146. A fitting poem to describe apostolic folks

I found this poem on Sam Metcalfs blog. (a great blog about the apostolic and missional issues.) Thought I would republish here. It is a nifty description of of the apostolic person and their experience in relation to institutional dynamics.

There’s a race of men that don’t fit in,
A race that can’t stay still;
So they break the hearts of kith and kin,
And they roam the world at will.
They range the field and they rove the flood,
And they climb the mountain’s crest;
Theirs is the curse of the gypsy blood,
And they don’t know how to rest. If they just went straight they might go far;
They are strong and brave and true;
But they’re always tired of the things that are,
And they want the strange and new.
They say: “Could I find my proper groove,
What a deep mark I would make!

Because apostolic people are intrinsically entrepreneurial, they often have a wanderlust of sorts. I have seen this very pattern in my own life, and in others. One of the people in scripture I relate to is Barnabas. As a Levite, he was tied to the Temple system, a system not so friendly to the entrepreneurial, pioneering types. It seems that Barnabas was an apostle in waiting. (Acts 14) and it took a genuine encounter with the gospel, and another apostle, Paul, to fully awaken this in him and legitimize it. Once this happened, it seemed that he was able to migrate away from the the institutional domain of the temple and venture out into the frontier.

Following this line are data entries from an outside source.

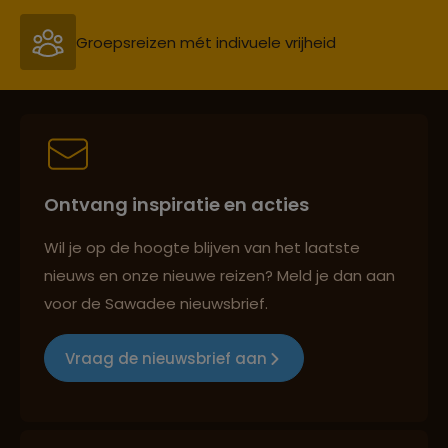
Groepsreizen mét indivuele vrijheid
Persoonlijk en deskundig reisadvies
Ontvang inspiratie en acties
Best beoordeelde reisroutes
Wil je op de hoogte blijven van het laatste
nieuws en onze nieuwe reizen? Meld je dan aan
voor de Sawadee nieuwsbrief.
Reizen met oog voor mens, cultuur en milieu
Vraag de nieuwsbrief aan
Groepsreizen mét indivuele vrijheid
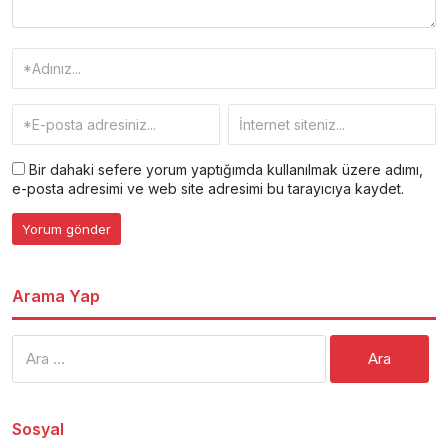
Bir dahaki sefere yorum yaptığımda kullanılmak üzere adımı,
e-posta adresimi ve web site adresimi bu tarayıcıya kaydet.
Arama Yap
Arama:
Sosyal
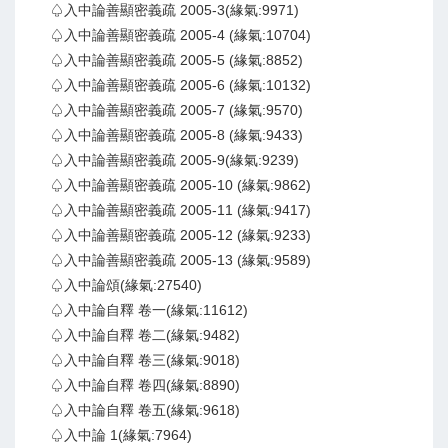
♤入中論善顯密義疏 2005-3(緣氣:9971)
♤入中論善顯密義疏 2005-4 (緣氣:10704)
♤入中論善顯密義疏 2005-5 (緣氣:8852)
♤入中論善顯密義疏 2005-6 (緣氣:10132)
♤入中論善顯密義疏 2005-7 (緣氣:9570)
♤入中論善顯密義疏 2005-8 (緣氣:9433)
♤入中論善顯密義疏 2005-9(緣氣:9239)
♤入中論善顯密義疏 2005-10 (緣氣:9862)
♤入中論善顯密義疏 2005-11 (緣氣:9417)
♤入中論善顯密義疏 2005-12 (緣氣:9233)
♤入中論善顯密義疏 2005-13 (緣氣:9589)
♤入中論頌(緣氣:27540)
♤入中論自釋 卷一(緣氣:11612)
♤入中論自釋 卷二(緣氣:9482)
♤入中論自釋 卷三(緣氣:9018)
♤入中論自釋 卷四(緣氣:8890)
♤入中論自釋 卷五(緣氣:9618)
♤入中論 1(緣氣:7964)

I at one time was doing traditional ministry as a "pastor" and eventually discovered I was gifted apostolically. What a release! What an affirming experience to know you are not weird or a misfit. I was simply an apostle in a pastoral setting. Needless to say, it is not very conducive for a pioneer to be stuck at the settlement. It always makes me wonder how many apostolic folks out there think they some how do not fit in because they are stuck in a monolithic system that caters primarily to the settlers. Lets broaden the scope and recognize both pioneers and settlers.